[Stored data entries]

-*-

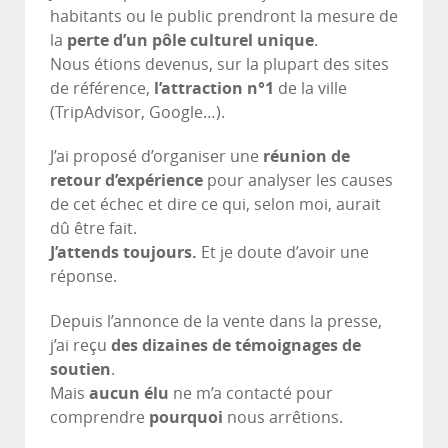
habitants ou le public prendront la mesure de
la
perte d’un pôle culturel unique
.
Nous étions devenus, sur la plupart des sites
de référence,
l’attraction n°1
de la ville
(TripAdvisor, Google…).
J’ai proposé d’organiser une
réunion de
retour d’expérience
pour analyser les causes
de cet échec et dire ce qui, selon moi, aurait
dû être fait.
J’attends toujours.
Et je doute d’avoir une
réponse.
Depuis l’annonce de la vente dans la presse,
j’ai reçu
des dizaines de témoignages de
soutien
.
Mais
aucun élu
ne m’a contacté pour
comprendre
pourquoi
nous arrêtions.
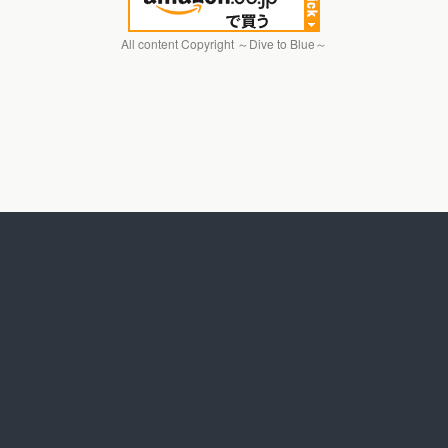
All content Copyright ～Dive to Blue～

-*-

• _Exercise details_
A word-for-word copy of the records is required. Leave out every picture.

• _Response to this exercise_
habitants ou le public prendront la mesure de
la
perte d’un pôle culturel unique
.
Nous étions devenus, sur la plupart des sites
de référence,
l’attraction n°1
de la ville
(TripAdvisor, Google…).
J’ai proposé d’organiser une
réunion de
retour d’expérience
pour analyser les causes
de cet échec et dire ce qui, selon moi, aurait
dû être fait.
J’attends toujours.
Et je doute d’avoir une
réponse.
Depuis l’annonce de la vente dans la presse,
j’ai reçu
des dizaines de témoignages de
soutien
.
Mais
aucun élu
ne m’a contacté pour
comprendre
pourquoi
nous arrêtions.
All content Copyright ～Dive to Blue～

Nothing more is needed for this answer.